En una fresca mañana de otoño del año pasado, en una sinagoga del siglo XIX en Cracovia, la música electrónica danesa Sofie Birch y la vocalista polaca Antonina Nowacka sacaron un sonido celestial del éter. Birch tocaba una configuración compacta de sintetizadores de hardware, los cables caían de las salidas, mientras Nowacka se mantenía inmóvil detrás del micrófono, con los ojos cerrados mientras cantaba, las manos entrecruzadas y trazando pequeños círculos frente a ella, como si estuviera cosiendo algo invisible. hilo.

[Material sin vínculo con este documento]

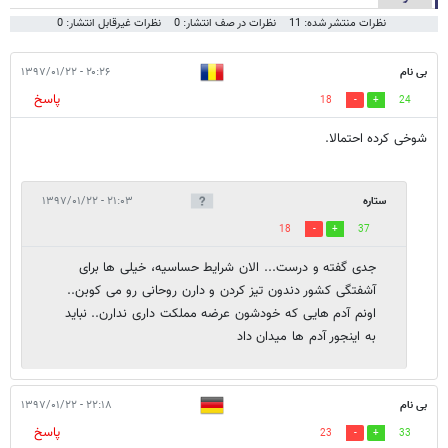
نظرات منتشر شده: 11
نظرات در صف انتشار: 0
نظرات غیرقابل انتشار: 0
بی نام
۲۰:۲۶ - ۱۳۹۷/۰۱/۲۲
پاسخ
18
24
شوخی کرده احتمالا.
ستاره
۲۱:۰۳ - ۱۳۹۷/۰۱/۲۲
18
37
جدی گفته و درست... الان شرایط حساسیه، خیلی ها برای
آشفتگی کشور دندون تیز کردن و دارن روحانی رو می کوبن..
اونم آدم هایی که خودشون عرضه مملکت داری ندارن.. نباید
به اینجور آدم ها میدان داد
بی نام
۲۲:۱۸ - ۱۳۹۷/۰۱/۲۲
پاسخ
23
33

Sus diáfanos vestidos blancos solo acentuaban la atmósfera ritual.
Para las pocas docenas de personas que asistieron, fue un evento mágico; algunos lloraron. Languriael debut grabado del dúo juntos, traduce el poder de otro mundo de su actuación en el festival Unsound al estudio.
El álbum representa un encuentro de mentes. Como músico solista, Birch ha pasado los últimos años desarrollando un estilo único de música ambiental exuberante y acogedora impregnada de tonos new-age. El trabajo de Nowacka ha abarcado desde vocalizaciones abstractas junto con electrónica rígida—imagina a Joan La Barbara al frente de Wolf Eyes— hasta improvisaciones en solitario en iglesias oaxaqueñas y cuevas de java, probando los límites exteriores de la reverberación natural. Si la música de Birch es una extensión de coral de colores brillantes o un campo de algas marinas, la voz de Nowacka es un organismo solitario que se abre paso lánguidamente a través de él, tal vez una medusa translúcida, ágil pero severa en la exactitud de sus movimientos.
Birch reduce su forma de tocar para dar paso a los delgados contornos del instrumento de Nowacka. En lugar de desatar sus habituales penachos ondulantes de sintetizador, en su mayor parte se limita a unos pocos sonidos y las formas melódicas más simples, mientras que las débiles grabaciones de campo (canto de pájaros, el susurro de los pasos) enraízan la música en el mundo vivido. “Lilieae” abre el disco con pads líquidos y sonidos punteados con el ritmo incidental de una lluvia suave sobre un techo de hojalata. La «Sala de la mañana» de dos partes se conforma con golpes tentativos de vibráfono. “Sudany”, uno de los temas más arrebatadoramente hermosos del álbum, es una brumosa constelación de campanadas, misteriosa como el cielo nocturno.
En concierto, Nowacka permaneció en silencio durante largos períodos, con los ojos cerrados, los dedos realizando un trabajo manual invisible, como si esperara alguna señal que solo ella pudiera escuchar. Aquí, ella es igualmente parca en sus contribuciones, y algunos breves bocetos instrumentales, como los sintetizadores de flauta palpitante de «Behind the Hill», ayudan a sacar el sentimiento permanente de paciencia. Sin embargo, cuando ella canta, lo es todo. Su tono es suave, silencioso, a menudo no más fuerte que el silbido de la respiración, pero su alcance es enorme. No hay palabras, solo suspiros, arrullos y vocales prolongadas: aire con forma y tinte. Sin embargo, sus melodías cuidadosas y seguras, sutilmente multipistas en algunos lugares, son indelebles como cualquier canción. Lo más notable de su entrega es su vibrato apretado y rápido, que tiembla en un flujo constante y rápido, como un campo magnético. Hay algo inquietante al respecto; en algunos lugares, me recuerdan a las sopranos en viejas y ásperas 78, cuando los discos fonográficos aún tenían el aura persistente de un médium espiritista.